1. MaskReID: A Mask Based Deep Ranking Neural Network for Person Re-identification（用于行人再识别的一种基于深度排序的神经网络）
作者：Lei Qi,Jing Huo,Lei Wang,Yinghuan Shi,Yang Gao
机构：Nanjing University，University of Wollongong
摘要：In this paper, a novel mask based deep ranking neural network with skipped fusing layer (MaskReID) is proposed for person re-identification (Re-ID). For person Re-ID, there are multiple challenges co-exist throughout the re-identification process, including cluttered background, appearance variations (illumination, pose, occlusion, etc.) among different camera views and interference of samples of similar appearance. A compact framework is proposed to address these problems. Firstly, to address the problem of cluttered background, masked images which are the image segmentations of the original images are incorporated as input in the proposed neural network. Then, to remove the appearance variations so as to obtain more discriminative feature, a new network structure is proposed which fuses feature of different layers as the final feature. This makes the final feature a combination of all the low, middle and high level feature, which is more informative. Lastly, as person Re-ID is a special image retrieval task, a novel ranking loss is designed to optimize the whole network. The ranking loss relieved the interference problem of similar samples while producing ranking results. The experimental results demonstrate that the proposed method consistently outperforms the state-of-the-art methods on many person Re-ID datasets, especially large-scale datasets, such as, CUHK03, Market1501 and DukeMTMC-reID.

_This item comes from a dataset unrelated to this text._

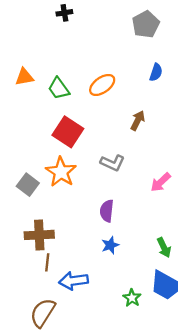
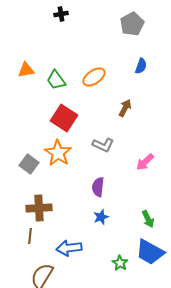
brown line: (47, 262) -> (30, 236), moved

2. Camera Style Adaptation for Person Re-identification（基于相机风格自适应的行人再识别）
作者：Zhun Zhong,Liang Zheng,Zhedong Zheng,Shaozi Li,Yi Yang
机构：Xiamen University,University of Technology Sydney
摘要：Being a cross-camera retrieval task, person re-identification suffers from image style variations caused by different cameras. The art implicitly addresses this problem by learning a camera-invariant descriptor subspace. In this paper, we explicitly consider this challenge by introducing camera style (CamStyle) adaptation. CamStyle can serve as a data augmentation approach that smooths the camera style disparities. Specifically, with CycleGAN, labeled training images can be style-transferred to each camera, and, along with the original training samples, form the augmented training set. This method, while increasing data diversity against over-fitting, also incurs a considerable level of noise. In the effort to alleviate the impact of noise, the label smooth regularization (LSR) is adopted. The vanilla version of our method (without LSR) performs reasonably well on few-camera systems in which over-fitting often occurs. With LSR, we demonstrate consistent improvement in all systems regardless of the extent of over-fitting. We also report competitive accuracy compared with the state of the art.

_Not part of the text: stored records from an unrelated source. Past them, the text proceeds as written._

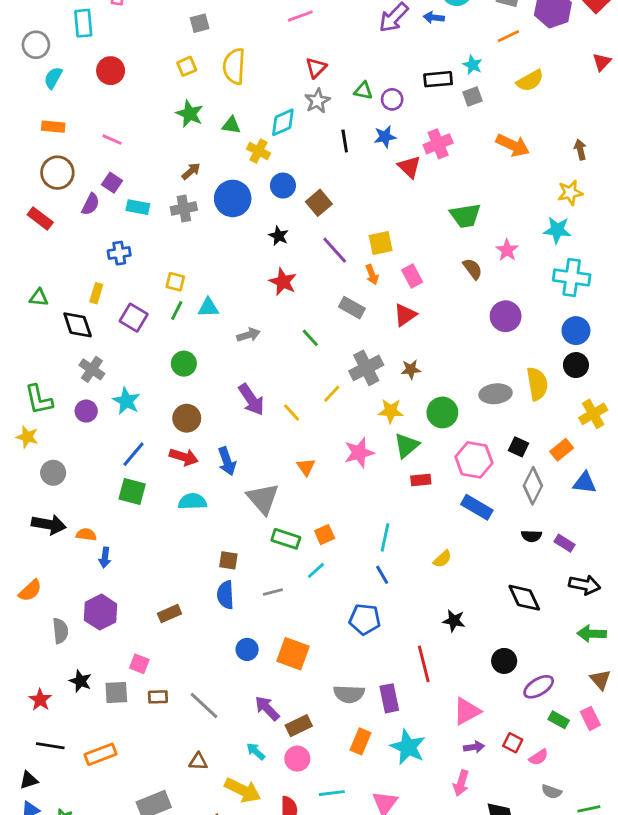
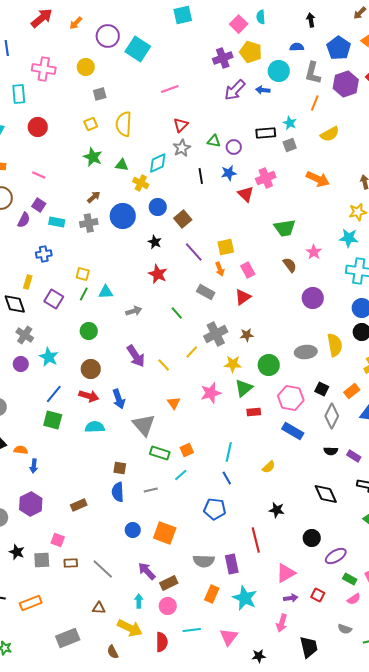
orange line: (508, 36) -> (315, 103), turned -42
cyan arrow: (256, 751) -> (139, 601), turned 48
pink semicircle: (539, 757) -> (354, 599), moved

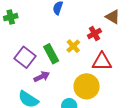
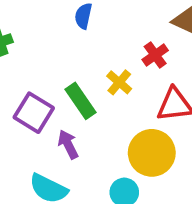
purple arrow: (42, 77) -> (68, 144), turned -84

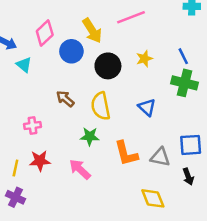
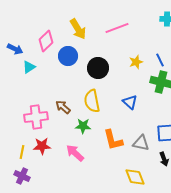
yellow arrow: (92, 31) -> (78, 29), moved
yellow star: (144, 59) -> (136, 62), moved
cyan triangle: (24, 65) -> (29, 67), turned 48
brown arrow: (65, 99) -> (63, 107), moved
pink cross: (32, 125) -> (36, 117), size x1.6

3. Adversarial Binary Coding for Efficient Person Re-identification（高效行人再识别的对抗性的二进制编码）
作者：Zheng Liu,Jie Qin,Annan Li,Yunhong Wang,Luc Van Gool
摘要：Person re-identification (ReID) aims at matching persons across different views/scenes. In addition to accuracy, the matching efficiency has received more and more attention because of demanding applications using large-scale data. Several binary coding based methods have been proposed for efficient ReID, which either learn projections to map high-dimensional features to compact binary codes, or directly adopt deep neural networks by simply inserting an additional fully-connected layer with tanh-like activations. However, the former approach requires time-consuming hand-crafted feature extraction and complicated (discrete) optimizations; the latter lacks the necessary discriminative information greatly due to the straightforward activation functions. In this paper, we propose a simple yet effective framework for efficient ReID inspired by the recent advances in adversarial learning. Specifically, instead of learning explicit projections or adding fully-connected mapping layers, the proposed Adversarial Binary Coding (ABC) framework guides the extraction of binary codes implicitly and effectively. The discriminability of the extracted codes is further enhanced by equipping the ABC with a deep triplet network for the ReID task. More importantly, the ABC and triplet network are simultaneously optimized in an end-to-end manner. Extensive experiments on three large-scale ReID benchmarks demonstrate the superiority of our approach over the state-of-the-art methods.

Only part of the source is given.